> Input for this task

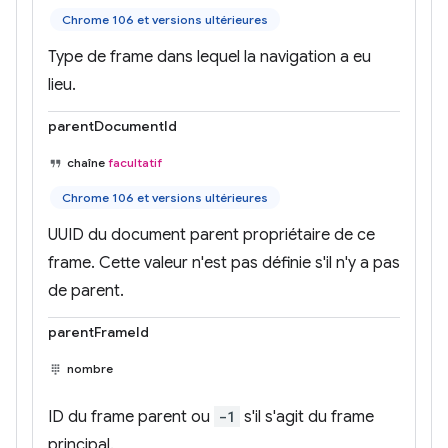
Chrome 106 et versions ultérieures
Type de frame dans lequel la navigation a eu
lieu.
parentDocumentId
chaîne
facultatif
Chrome 106 et versions ultérieures
UUID du document parent propriétaire de ce
frame. Cette valeur n'est pas définie s'il n'y a pas
de parent.
parentFrameId
nombre
ID du frame parent ou
-1
s'il s'agit du frame
principal.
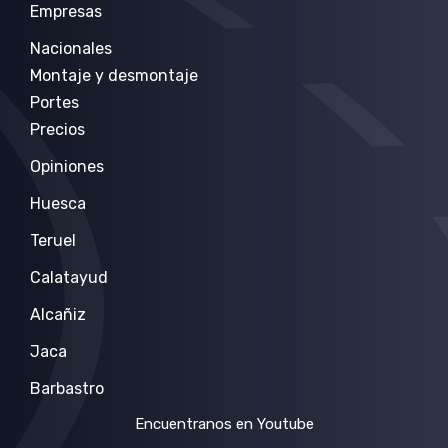
Empresas
Nacionales
Montaje y desmontaje
Portes
Precios
Opiniones
Huesca
Teruel
Calatayud
Alcañiz
Jaca
Barbastro
Encuentranos en Youtube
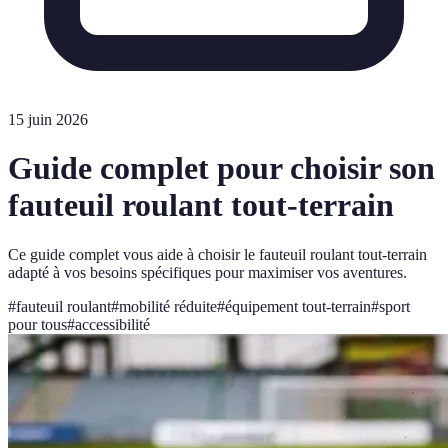
15 juin 2026
Guide complet pour choisir son
fauteuil roulant tout-terrain
Ce guide complet vous aide à choisir le fauteuil roulant tout-terrain
adapté à vos besoins spécifiques pour maximiser vos aventures.
#
fauteuil roulant
#
mobilité réduite
#
équipement tout-terrain
#
sport
pour tous
#
accessibilité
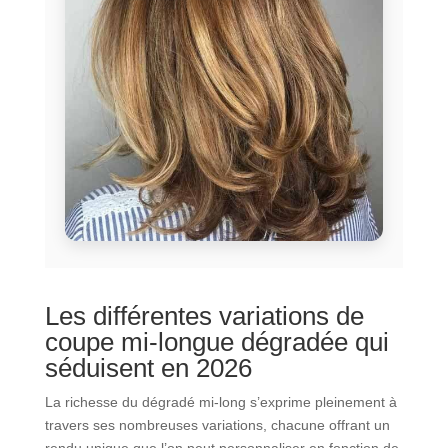
Les différentes variations de
coupe mi-longue dégradée qui
séduisent en 2026
La richesse du dégradé mi-long s’exprime pleinement à
travers ses nombreuses variations, chacune offrant un
rendu unique que l’on peut personnaliser en fonction de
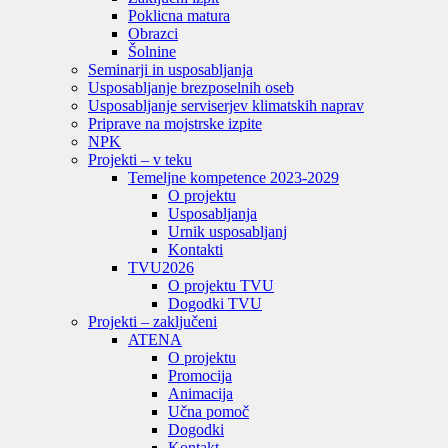
Poklicna matura
Obrazci
Šolnine
Seminarji in usposabljanja
Usposabljanje brezposelnih oseb
Usposabljanje serviserjev klimatskih naprav
Priprave na mojstrske izpite
NPK
Projekti – v teku
Temeljne kompetence 2023-2029
O projektu
Usposabljanja
Urnik usposabljanj
Kontakti
TVU
2026
O projektu TVU
Dogodki TVU
Projekti – zaključeni
ATENA
O projektu
Promocija
Animacija
Učna pomoč
Dogodki
Kontakt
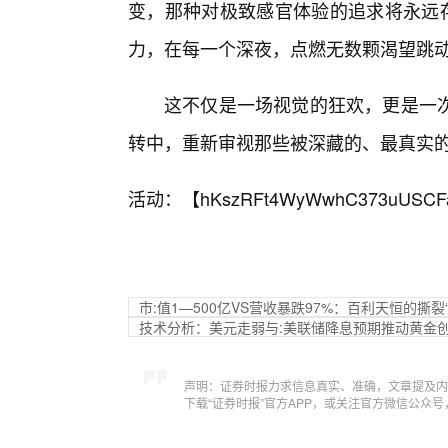
变，那种对极致感官体验的追求将永远存
力，在每一个深夜，点燃无数颗渴望跳
这不仅是一场视觉的狂欢，更是一
转中，重新审视那些被深藏的、最真实
活动：【
hKszRFt4WyWwhC373uUSCF
市:值1—500亿VS营收暴跌97%：百利天恒的撕裂
技术分析：美元走弱与:美联储降息预期推动黄金
声明：证券时报力求信息真实、准确，文章提及内
下载“证券时报”官方APP，或关注官方微信公众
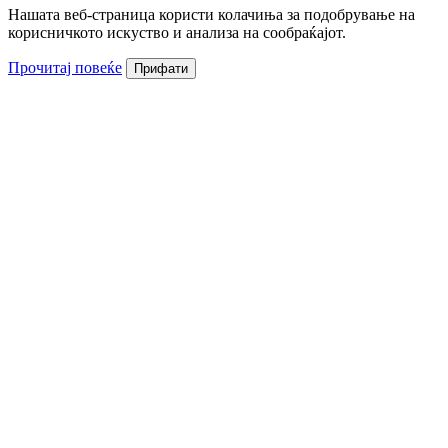
Нашата веб-страница користи колачиња за подобрување на
корисничкото искуство и анализа на сообраќајот.
Прочитај повеќе
Прифати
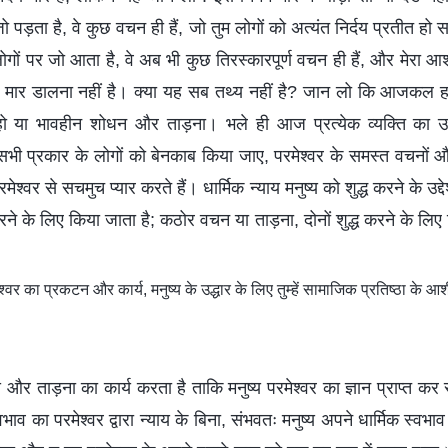
ो पड़ता है, वे कुछ वचन ही हैं, जो तुम लोगों को अत्यंत निर्दय प्रतीत हो 
म लोगों पर जो आता है, वे अब भी कुछ तिरस्कारपूर्ण वचन ही हैं, और मेरा
 को मार डालना नहीं है। क्या यह सब तथ्य नहीं है? जान लो कि आजकल हर
य हो या भावहीन शोधन और ताड़ना। भले ही आज प्रत्येक व्यक्ति का 
सभी प्रकार के लोगों को बेनकाब किया जाए, परमेश्वर के समस्त वचनों 
मेश्वर से सचमुच प्यार करते हैं। धार्मिक न्याय मनुष्य को शुद्ध करने के उद्
 करने के लिए किया जाता है; कठोर वचन या ताड़ना, दोनों शुद्ध करने के लिए 
र का प्रकटन और कार्य, मनुष्य के उद्धार के लिए तुम्हें सामाजिक प्रतिष्ठा के आश
य और ताड़ना का कार्य करता है ताकि मनुष्य परमेश्वर का ज्ञान प्राप्त 
्वभाव का परमेश्वर द्वारा न्याय के बिना, संभवतः मनुष्य अपने धार्मिक स्व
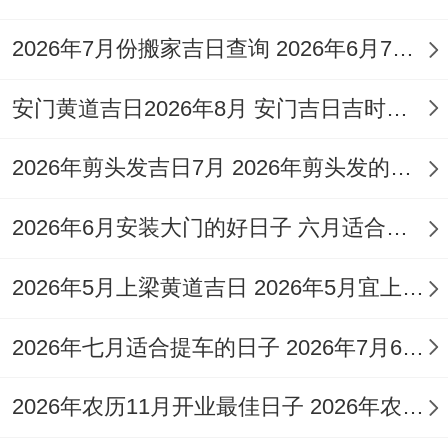
（星期五 农历四月二十）
2026年7月份搬家吉日查询 2026年6月7号搬家
宜
：嫁娶、祭祀、祈福、求嗣、出行、提
安门黄道吉日2026年8月 安门吉日吉时查询大全2026年8月好日子
车、拆卸、
修造
、入宅、移徙、安葬等。
吉时
:辰时（7:00-8:59）、巳时（9:00-10：
2026年剪头发吉日7月 2026年剪头发的黄道吉日
59）、申时（15:00-16:59）、酉时（17:00-
2026年6月安装大门的好日子 六月适合安装大门的日子
18:59）、亥时（21:00-22:59）。
2026年5月上梁黄道吉日 2026年5月宜上梁的日子
适合人群
：计划进行多项家庭重要事务的综
合选择,特别是适合希望一日内完成多项仪式
2026年七月适合提车的日子 2026年7月6适合提车吗
的家庭。
2026年农历11月开业最佳日子 2026年农历11月开业大吉的好日子
拆开看
：此日为金匮黄道日，是黄道吉日。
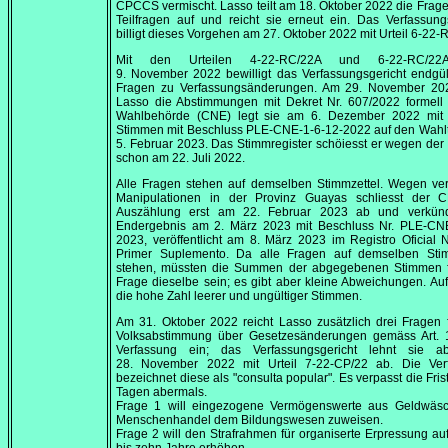
CPCCS vermischt. Lasso teilt am
18. Oktober 2022
die Frage
Teilfragen auf und reicht sie erneut ein. Das Verfassung
billigt dieses Vorgehen am
27. Oktober 2022
mit Urteil 6-22-
Mit den Urteilen 4-22-RC/22A und 6-22-RC/2
9. November 2022
bewilligt das Verfassungsgericht endgül
Fragen zu Verfassungsänderungen. Am
29. November 20
Lasso die Abstimmungen mit Dekret Nr. 607/2022 formell 
Wahlbehörde (CNE) legt sie am
6. Dezember 2022
mit 
Stimmen mit Beschluss PLE-CNE-1-6-12-2022 auf den Wahl
5. Februar 2023
. Das Stimmregister schöiesst er wegen de
schon am
22. Juli 2022
.
Alle Fragen stehen auf demselben Stimmzettel. Wegen ver
Manipulationen in der Provinz Guayas schliesst der 
Auszählung erst am
22. Februar 2023
ab und verkünd
Endergebnis am
2. März 2023
mit Beschluss Nr. PLE-CNE
2023, veröffentlicht am
8. März 2023
im
Registro Oficial 
Primer Suplemento
. Da alle Fragen auf demselben Stim
stehen, müssten die Summen der abgegebenen Stimmen f
Frage dieselbe sein; es gibt aber kleine Abweichungen. Auffä
die hohe Zahl leerer und ungültiger Stimmen.
Am
31. Oktober 2022
reicht Lasso zusätzlich drei Fragen 
Volksabstimmung über Gesetzesänderungen gemäss Art. 
Verfassung ein; das Verfassungsgericht lehnt sie 
28. November 2022
mit Urteil 7-22-CP/22 ab. Die Ver
bezeichnet diese als
"consulta popular"
. Es verpasst die Fris
Tagen abermals.
Frage 1 will eingezogene Vermögenswerte aus Geldwäs
Menschenhandel dem Bildungswesen zuweisen.
Frage 2 will den Strafrahmen für organiserte Erpressung au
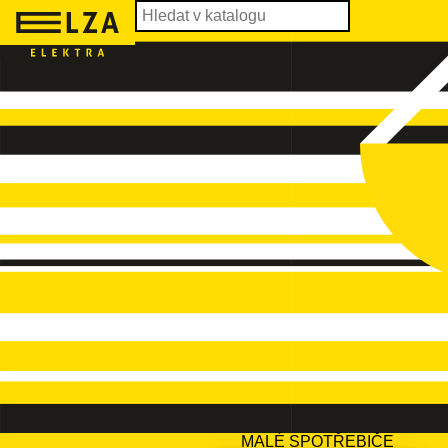
MALÉ SPOTŘEBIČE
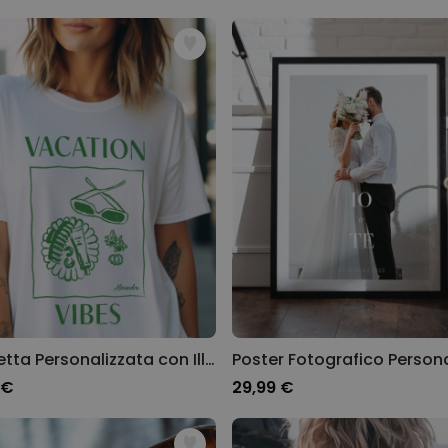
Maglietta Personalizzata con Illustrazione e Testo
 €
29,99 €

> About this exercise
Copy every line of the listing containing the string "complet".

> Answer for the task
Guide complet pour choisir son
Ce guide complet vous aide à choisir le fauteuil roulant tout-terrain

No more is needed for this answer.